++++ Data to use

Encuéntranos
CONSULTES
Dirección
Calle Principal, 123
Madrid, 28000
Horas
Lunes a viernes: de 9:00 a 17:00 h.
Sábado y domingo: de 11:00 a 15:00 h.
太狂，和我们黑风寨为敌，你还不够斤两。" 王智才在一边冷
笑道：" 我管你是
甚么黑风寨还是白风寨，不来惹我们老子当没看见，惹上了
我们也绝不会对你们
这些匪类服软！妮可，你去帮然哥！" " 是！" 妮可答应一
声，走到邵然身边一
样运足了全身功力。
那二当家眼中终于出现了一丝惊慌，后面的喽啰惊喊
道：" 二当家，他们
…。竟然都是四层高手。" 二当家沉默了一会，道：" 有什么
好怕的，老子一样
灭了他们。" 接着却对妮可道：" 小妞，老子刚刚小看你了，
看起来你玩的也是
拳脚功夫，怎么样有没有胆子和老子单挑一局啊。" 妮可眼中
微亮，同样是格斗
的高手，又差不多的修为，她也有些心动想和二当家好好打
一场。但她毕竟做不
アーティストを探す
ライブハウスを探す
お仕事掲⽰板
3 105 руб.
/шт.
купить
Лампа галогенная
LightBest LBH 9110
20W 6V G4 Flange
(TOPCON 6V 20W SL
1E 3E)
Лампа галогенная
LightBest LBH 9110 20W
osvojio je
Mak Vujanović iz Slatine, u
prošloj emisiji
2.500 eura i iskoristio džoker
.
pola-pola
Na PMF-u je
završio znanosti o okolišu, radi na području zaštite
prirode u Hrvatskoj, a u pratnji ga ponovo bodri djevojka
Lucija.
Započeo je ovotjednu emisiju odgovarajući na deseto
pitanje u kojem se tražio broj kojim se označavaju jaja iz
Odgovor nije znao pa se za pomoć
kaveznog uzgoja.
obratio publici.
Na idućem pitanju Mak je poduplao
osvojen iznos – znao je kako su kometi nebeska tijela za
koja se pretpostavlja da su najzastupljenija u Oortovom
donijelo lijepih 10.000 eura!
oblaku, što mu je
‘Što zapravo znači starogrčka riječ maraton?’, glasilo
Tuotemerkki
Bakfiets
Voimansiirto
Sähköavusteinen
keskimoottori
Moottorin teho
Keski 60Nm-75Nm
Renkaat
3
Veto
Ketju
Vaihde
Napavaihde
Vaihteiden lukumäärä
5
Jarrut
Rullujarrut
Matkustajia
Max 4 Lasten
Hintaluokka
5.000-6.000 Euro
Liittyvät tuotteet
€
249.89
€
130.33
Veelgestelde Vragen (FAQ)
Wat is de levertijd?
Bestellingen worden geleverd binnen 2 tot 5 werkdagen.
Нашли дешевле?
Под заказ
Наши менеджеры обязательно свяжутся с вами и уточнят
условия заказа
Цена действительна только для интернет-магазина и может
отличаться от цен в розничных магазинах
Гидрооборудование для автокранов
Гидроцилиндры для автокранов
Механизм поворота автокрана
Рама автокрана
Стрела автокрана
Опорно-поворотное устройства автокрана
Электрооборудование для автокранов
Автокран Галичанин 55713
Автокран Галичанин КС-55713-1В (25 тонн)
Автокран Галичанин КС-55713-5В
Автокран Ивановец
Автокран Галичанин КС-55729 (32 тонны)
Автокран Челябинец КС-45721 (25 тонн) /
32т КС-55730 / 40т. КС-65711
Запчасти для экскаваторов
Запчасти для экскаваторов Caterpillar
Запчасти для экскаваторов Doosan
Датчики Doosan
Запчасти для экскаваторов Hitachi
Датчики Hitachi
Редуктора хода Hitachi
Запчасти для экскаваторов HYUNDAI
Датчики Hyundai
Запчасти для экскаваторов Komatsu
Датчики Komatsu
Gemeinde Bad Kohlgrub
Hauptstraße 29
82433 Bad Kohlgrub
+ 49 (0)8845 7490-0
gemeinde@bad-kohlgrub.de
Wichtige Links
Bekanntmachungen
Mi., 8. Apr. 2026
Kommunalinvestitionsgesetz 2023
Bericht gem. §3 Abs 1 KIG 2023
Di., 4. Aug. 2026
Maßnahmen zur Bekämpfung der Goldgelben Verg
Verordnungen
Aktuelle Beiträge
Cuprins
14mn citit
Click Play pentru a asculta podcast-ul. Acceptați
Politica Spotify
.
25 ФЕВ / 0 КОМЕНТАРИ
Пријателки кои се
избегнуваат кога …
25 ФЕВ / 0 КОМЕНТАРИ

++++++++

The expected answer is each line of the records above that includes the string "Галичанин".

Автокран Галичанин 55713
Автокран Галичанин КС-55713-1В (25 тонн)
Автокран Галичанин КС-55713-5В
Автокран Галичанин КС-55729 (32 тонны)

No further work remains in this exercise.